I am new and it is great to be here! Somehow I had bookmarked this place and forgotten all about it. My name is Lisa and I have been married for 23 years to Dave. We have 15 year old (on Friday) twins- Bryan and Julie.

We have had Eddie and Emma for about a month now- Eddie is about 5 1/2 months and Emma is about 15 weeks old. We got them from a rescue- and they actually chose us! I will post pics when I figure out how to do it.

We had two cats before for many, many years but had to put them down in the spring. It was a tough decision but they were old and very sick.

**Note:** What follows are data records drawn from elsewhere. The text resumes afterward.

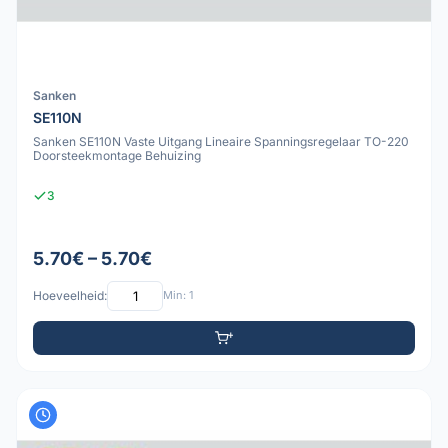
Sanken
SE110N
Sanken SE110N Vaste Uitgang Lineaire Spanningsregelaar TO-220
Doorsteekmontage Behuizing
3
5.70€ – 5.70€
Hoeveelheid:
Min: 1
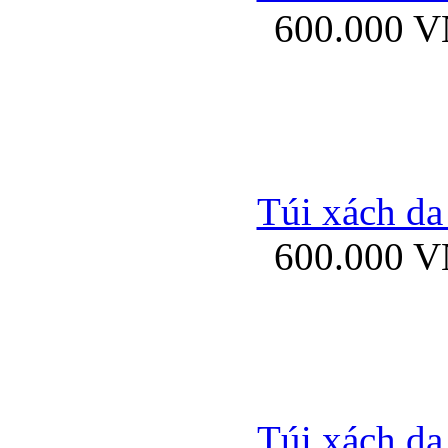
600.000 
Bao da samsung gal
Túi xách da
600.000 
Bao da Samsung Galaxy 
Túi xách da
Ốp lưng HTC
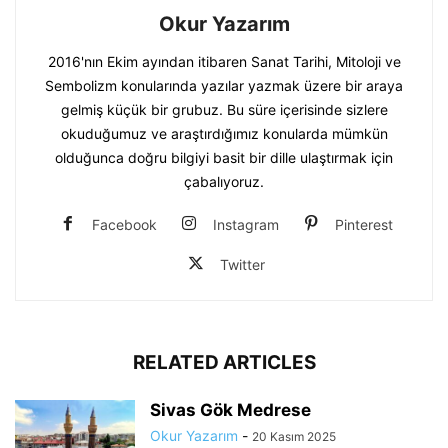
Okur Yazarım
2016'nın Ekim ayından itibaren Sanat Tarihi, Mitoloji ve
Sembolizm konularında yazılar yazmak üzere bir araya
gelmiş küçük bir grubuz. Bu süre içerisinde sizlere
okuduğumuz ve araştırdığımız konularda mümkün
olduğunca doğru bilgiyi basit bir dille ulaştırmak için
çabalıyoruz.
Facebook
Instagram
Pinterest
Twitter
RELATED ARTICLES
Sivas Gök Medrese
Okur Yazarım
-
20 Kasım 2025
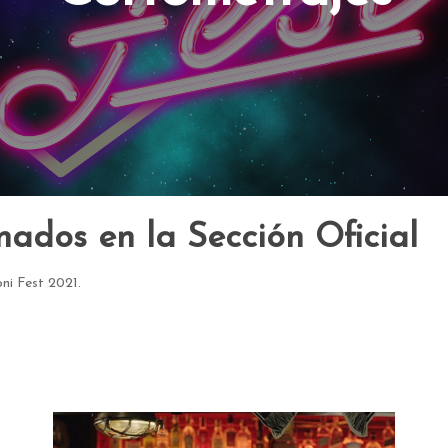
nados en la Sección Oficial
oni Fest 2021.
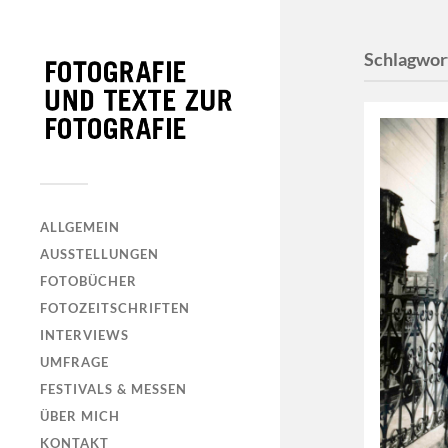
Schlagwor
ALLGEMEIN
AUSSTELLUNGEN
FOTOBÜCHER
FOTOZEITSCHRIFTEN
INTERVIEWS
UMFRAGE
FESTIVALS & MESSEN
ÜBER MICH
KONTAKT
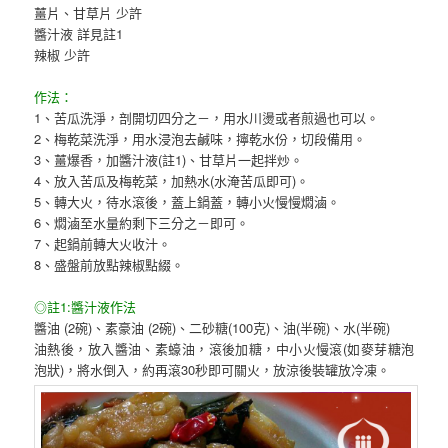
薑片、甘草片 少許
醬汁液 詳見註1
辣椒 少許
作法：
1、苦瓜洗淨，剖開切四分之－，用水川燙或者煎過也可以。
2、梅乾菜洗淨，用水浸泡去鹹味，擰乾水份，切段備用。
3、薑爆香，加醬汁液(註1)、甘草片一起拌炒。
4、放入苦瓜及梅乾菜，加熱水(水淹苦瓜即可)。
5、轉大火，待水滾後，蓋上鍋蓋，轉小火慢慢燜滷。
6、燜滷至水量約剩下三分之－即可。
7、起鍋前轉大火收汁。
8、盛盤前放點辣椒點綴。
◎註1:醬汁液作法
醬油 (2碗)、素豪油 (2碗)、二砂糖(100克)、油(半碗)、水(半碗)
油熱後，放入醬油、素蠔油，滾後加糖，中小火慢滾(如麥芽糖泡
泡狀)，將水倒入，約再滾30秒即可關火，放涼後裝罐放冷凍。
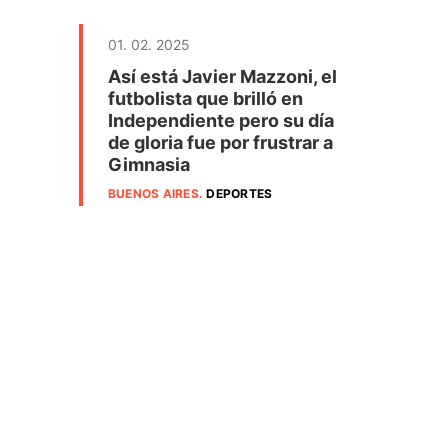
01. 02. 2025
Así está Javier Mazzoni, el
futbolista que brilló en
Independiente pero su día
de gloria fue por frustrar a
Gimnasia
BUENOS AIRES
.
DEPORTES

At first we said no way to the possibility of starting over with kitties but now I am so glad that we did. 

I had bookmarked this site and just found it so I registered. I'm glad I am here!


----------



## Chocolate (Feb 5, 2004)

Hi lisa, welcome.


----------



## Ioana (Jul 12, 2003)

Hello Lisa - Welcome to the forum!
If you cannot figure how to post pictures of Eddie and Emma soon just ask around - we can't wait but for so long


----------



## Silence (Jan 31, 2004)

Welcome!  I'm sure you'll love this forum, I know I sure do!


----------



## JungleKitty (Jan 4, 2004)

So glad you found us!


----------



## karaokekat (Jan 14, 2004)

Welcome to the forum! I hope now that you remembered us, you find it quite addictive here... most of us do.


----------



## CATTYBIRD (Jan 24, 2004)

Hi, welcome!


----------



## Padunk (Oct 20, 2003)

welcome to cat forum


----------



## Mike (Jan 27, 2004)

Hi Lisa and welcome. I hope you enjoy this site as much as I do!

Peace,
Mike


----------



## seashell (Dec 5, 2003)

Welcome to catforum. I'm so glad you decided to start at 'new family'.


----------



## KerriKitty (Feb 10, 2004)

Welcome Lisa! I'm glad you decided to bring new cats into your family, too. I recently lost my 12-year old kitty and after she died I had the same feelings you did about not being able to imagine starting new again. But now I have two new furbabies in my house and I am overjoyed to have them - they make me happy every day.


----------



## Annissa (Dec 9, 2003)

Hi Lisa!


----------



## kitkat (Sep 22, 2003)

Welcome to the forum. I can't wait to see some pictures.


----------



## Aonir (Aug 18, 2003)

Welcome to Cat Forum!


----------



## Mumsyof2 (Feb 17, 2004)

*Hi All*

Thanks for the warm welcome! I did manage to get a photo posted into the photo album and also the same one as my avatar. Aren't Eddy and Emma so sweet?

:lol:


----------



## ForJazz (Dec 30, 2003)

Welcome Lisa! I know exactly what you mean about not feeling like you can start over. I never thought I could, but it took me no time to open up to new kitties. My little Jazz still wanders around my apartment in my mind, though. My new kitties are Jack and Mia -- they are in my signature. Jazz is in my avatar. I think Eddie and Emma are beautiful, and I'd love to hear how "they chose you."


----------



## PrincessClaire (Jan 16, 2004)

Hi and welcome hope you have fun, sorry I didn't answer earlier I have been off line getting my pc all up dated


----------